Nel programma originale del Movimento 5 Stelle il tema trasporti è stato declinato essenzialmente in termini di sostenibilità ambientale, ma all’inizio questo approccio si traduceva in una opposizione alla strategia berlusconiana delle Grandi Opere, considerate aggressive nei confronti dell’ambiente.

Il Movimento non era favorevole a priori al trasporto ferroviario: la grande opera assunta come simbolo negativo era una ferrovia, la Torino-Lione.
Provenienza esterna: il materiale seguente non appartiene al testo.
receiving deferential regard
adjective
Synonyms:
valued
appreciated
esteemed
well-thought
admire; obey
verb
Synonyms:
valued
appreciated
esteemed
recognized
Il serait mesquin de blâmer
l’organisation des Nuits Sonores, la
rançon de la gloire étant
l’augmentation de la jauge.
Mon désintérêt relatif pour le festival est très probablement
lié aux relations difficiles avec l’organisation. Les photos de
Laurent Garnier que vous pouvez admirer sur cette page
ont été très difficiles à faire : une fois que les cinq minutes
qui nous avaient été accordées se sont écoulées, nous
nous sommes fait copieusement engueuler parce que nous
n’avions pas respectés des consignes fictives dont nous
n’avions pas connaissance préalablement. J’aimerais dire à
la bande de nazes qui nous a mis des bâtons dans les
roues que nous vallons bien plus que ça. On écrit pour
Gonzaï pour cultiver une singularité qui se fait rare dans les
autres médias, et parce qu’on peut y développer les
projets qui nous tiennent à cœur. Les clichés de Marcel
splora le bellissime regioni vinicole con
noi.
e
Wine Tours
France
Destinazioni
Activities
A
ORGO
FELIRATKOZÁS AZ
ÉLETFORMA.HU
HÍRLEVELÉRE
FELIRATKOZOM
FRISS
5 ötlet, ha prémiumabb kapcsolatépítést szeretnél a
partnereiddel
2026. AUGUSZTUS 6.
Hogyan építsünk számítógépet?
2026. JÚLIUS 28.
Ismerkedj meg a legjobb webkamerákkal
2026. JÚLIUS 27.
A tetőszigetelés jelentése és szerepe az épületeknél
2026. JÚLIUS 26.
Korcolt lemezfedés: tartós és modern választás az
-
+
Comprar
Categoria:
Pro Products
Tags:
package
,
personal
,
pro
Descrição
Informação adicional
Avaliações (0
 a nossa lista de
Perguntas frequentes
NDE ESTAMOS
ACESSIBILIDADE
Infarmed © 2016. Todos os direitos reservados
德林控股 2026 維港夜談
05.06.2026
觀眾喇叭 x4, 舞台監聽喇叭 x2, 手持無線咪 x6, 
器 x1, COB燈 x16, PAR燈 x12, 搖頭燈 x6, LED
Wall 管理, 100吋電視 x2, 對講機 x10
Beppe Grillo denunciava alcuni aspetti della logistica (“le patate che si lavano in Austria e si ri-importano sono un assurdo”) ed esaltava la democrazia partecipata delle proteste locali.
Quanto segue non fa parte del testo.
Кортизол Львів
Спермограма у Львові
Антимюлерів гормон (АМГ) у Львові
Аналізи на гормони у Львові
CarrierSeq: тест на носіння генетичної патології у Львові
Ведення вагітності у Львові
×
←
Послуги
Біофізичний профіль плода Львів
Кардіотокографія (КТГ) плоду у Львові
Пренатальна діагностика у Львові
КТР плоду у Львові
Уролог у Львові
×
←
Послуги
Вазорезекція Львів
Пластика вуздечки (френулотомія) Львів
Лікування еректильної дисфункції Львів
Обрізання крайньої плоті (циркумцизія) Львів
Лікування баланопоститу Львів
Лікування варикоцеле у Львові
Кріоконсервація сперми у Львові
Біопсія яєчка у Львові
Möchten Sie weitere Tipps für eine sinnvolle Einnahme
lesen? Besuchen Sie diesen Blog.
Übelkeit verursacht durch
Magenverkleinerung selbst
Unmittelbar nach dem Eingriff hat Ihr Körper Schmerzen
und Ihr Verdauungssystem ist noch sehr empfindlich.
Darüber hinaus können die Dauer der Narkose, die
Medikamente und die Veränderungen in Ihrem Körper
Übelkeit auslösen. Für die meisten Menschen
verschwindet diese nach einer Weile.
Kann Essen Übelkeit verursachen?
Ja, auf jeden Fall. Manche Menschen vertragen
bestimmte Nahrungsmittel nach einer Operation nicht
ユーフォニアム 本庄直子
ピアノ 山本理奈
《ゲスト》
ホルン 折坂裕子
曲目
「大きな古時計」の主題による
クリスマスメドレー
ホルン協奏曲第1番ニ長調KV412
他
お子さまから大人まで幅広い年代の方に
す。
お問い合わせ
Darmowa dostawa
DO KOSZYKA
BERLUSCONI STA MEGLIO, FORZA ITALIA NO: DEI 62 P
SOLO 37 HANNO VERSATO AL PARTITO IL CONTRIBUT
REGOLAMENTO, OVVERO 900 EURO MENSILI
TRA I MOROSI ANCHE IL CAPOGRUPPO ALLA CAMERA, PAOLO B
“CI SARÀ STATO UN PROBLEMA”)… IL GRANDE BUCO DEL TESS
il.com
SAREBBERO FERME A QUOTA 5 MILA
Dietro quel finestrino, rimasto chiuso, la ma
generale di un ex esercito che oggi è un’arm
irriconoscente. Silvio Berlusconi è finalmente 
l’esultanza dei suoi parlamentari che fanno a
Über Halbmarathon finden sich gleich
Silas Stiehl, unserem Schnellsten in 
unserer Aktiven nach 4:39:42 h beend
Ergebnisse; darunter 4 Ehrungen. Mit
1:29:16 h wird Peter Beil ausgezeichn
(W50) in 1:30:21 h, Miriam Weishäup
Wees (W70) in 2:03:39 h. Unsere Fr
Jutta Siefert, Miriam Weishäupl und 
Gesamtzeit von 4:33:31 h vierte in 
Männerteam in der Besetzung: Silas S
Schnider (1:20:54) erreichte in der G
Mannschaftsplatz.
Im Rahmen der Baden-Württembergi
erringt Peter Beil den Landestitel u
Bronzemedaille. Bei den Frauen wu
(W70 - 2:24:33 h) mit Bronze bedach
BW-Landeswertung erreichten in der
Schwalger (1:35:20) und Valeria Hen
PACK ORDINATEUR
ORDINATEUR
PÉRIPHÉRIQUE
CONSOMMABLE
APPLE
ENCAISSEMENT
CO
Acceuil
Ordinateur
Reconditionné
Questo disinteresse per gli aspetti funzionali del settore a favore di quelli socio-ambientali era coerente con la simpatia iniziale del Movimento per gli slogan di “decrescita felice” del filosofo francese Serge Latouche.

All’inizio del primo governo Conte questi approcci si sono tradotti in un programma di razionalizzazione delle politiche infrastrutturali, con il ricorso alle analisi costi-benefici (Acb)a supporto alle decisioni, promosso dall’allora ministro Danilo Toninelli. Lo aveva promesso anche il predecessore, Graziano Delrio (Pd) ma poi aveva definito “strategiche”, cioè non da analizzare, opere per 133 miliardi, cioè praticamente tutte.
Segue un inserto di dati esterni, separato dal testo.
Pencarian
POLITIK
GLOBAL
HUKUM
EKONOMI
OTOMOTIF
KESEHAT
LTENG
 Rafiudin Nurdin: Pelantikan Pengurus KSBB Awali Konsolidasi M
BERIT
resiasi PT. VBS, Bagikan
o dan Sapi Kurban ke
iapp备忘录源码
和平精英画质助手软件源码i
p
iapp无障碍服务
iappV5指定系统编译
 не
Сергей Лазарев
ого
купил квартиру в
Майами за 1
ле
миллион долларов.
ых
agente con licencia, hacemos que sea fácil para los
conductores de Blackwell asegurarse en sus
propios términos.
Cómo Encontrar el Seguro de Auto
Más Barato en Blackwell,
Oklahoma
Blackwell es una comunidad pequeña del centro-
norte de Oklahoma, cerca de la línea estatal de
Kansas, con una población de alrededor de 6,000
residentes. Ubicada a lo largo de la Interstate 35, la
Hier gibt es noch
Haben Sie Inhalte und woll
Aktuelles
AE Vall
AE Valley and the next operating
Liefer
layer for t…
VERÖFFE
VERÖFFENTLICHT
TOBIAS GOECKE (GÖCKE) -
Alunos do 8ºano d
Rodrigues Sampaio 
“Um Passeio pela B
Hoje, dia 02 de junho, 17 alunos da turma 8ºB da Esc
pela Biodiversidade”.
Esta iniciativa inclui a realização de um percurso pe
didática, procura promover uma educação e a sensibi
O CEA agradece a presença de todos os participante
Già dopo a pochi mesi dal successo elettorale, i sondaggi registravano un calo di consenso.

Forse come reazione, i Cinque stelle hanno presto cambiato linea sulle infrastrutture. Alla fine del 2018 i risultati negativi della Acb sulla linea alta velocità Milano-Genova (“Terzo valico”), pur in precedenza osteggiata dal Movimento, vengono capovolti e il governo dichiara che, contro l’evidenza, di giudicarli positivi. Identica sorte tocca all’alta velocità Brescia-Padova. Rimane, in quella fase, solo l’opposizione alla linea Torino-Lione (detta Tav).

Il consenso tuttavia continua a scendere, arrivando a marzo 2019 al 21 per cento, senza che nessuno nei Cinque stelle si interroghi sul nesso tra la caduta di popolarità e il cambio di posizioni sulle Grandi Opere. Probabilmente il forte consenso del Movimento nel Mezzogiorno, più sensibile all’impatto economico delle grandi opere che alla tutela dell’ambiente, ha avuto un ruolo. Così come lo hanno avuto i media che evidenziano i benefici delle opere (che riguardano il territorio), e mai i costi (che riguardano tutti i contribuenti).

Senza più limiti 

La situazione precipita il 28 marzo 2019. Chi scrive, con un gruppo di altri quattro esperti, era stato incaricato delle analisi dei progetti, nell’intesa di un’operazione trasparente e non legata a preferenze politiche. Gli esiti non sarebbero stati vincolanti per le decisioni. Riguardo ai 12 miliardi da spendere per le ferrovie siciliane (destinate probabilmente a rimanere deserte), i Cinque stelle locali le avevano già classificate come “opere finalmente utili”, senza aspettare alcuna analisi. Il gruppo degli esperti indipendenti ha chiesto di ritirare questo consenso a priori, e Toninelli ha risposto che ”da oggi politicamente non posso dire di no più a nulla”.

I Cinque stelle avevano deciso di inseguire la Lega, che cresceva rapidamente in consensi, promettendo opere (cioè soldi pubblici) a tutti. Ma la perdita di consensi per il Movimento non si è arrestata.

Eppure i Cinque stelle non si sono mai interrogati sul fatto che questo ribaltamento di approccio potesse essere una delle fonti dei loro problemi Anzi.

Il premier Giuseppe Conte ha stabilito che si deve fare “l’alta velocità al Sud”, senza aver mai corredato di un numero – neppure sui costi – queste sue affermazioni. Eppure si tratta di costi elevatissimi, (per un’utenza prevedibile molto ridotta), e totalmente a carico delle casse pubbliche.

Poi il ministero dei trasporti si è accodato con il documento “Italia Veloce”, ma in modo estremamente vago e aperto a ogni soluzione (forse lì qualcuno ai numeri ha dato un occhio…).

Infine il decreto Semplificazioni, approvato in estate, ha tolto ogni dubbio: i Cinque stelle, con Matteo Renzi, tutta la destra, e ovviamente Confindustria, si sono battuti contro il Pd per usare al massimo il “modello Genova” che riduce o annulla le gare ad ogni livello, fino a sostituirle con affidamenti “a rotazione” (agli amici). Più grandi opere e meno concorrenza per i costruttori.

Il “partito del cemento” ha evidentemente acquisito un nuovo, convinto campione. Ora non c’è che da sperare che almeno l’Unione europea ci imponga severi vincoli sull’efficienza della spesa.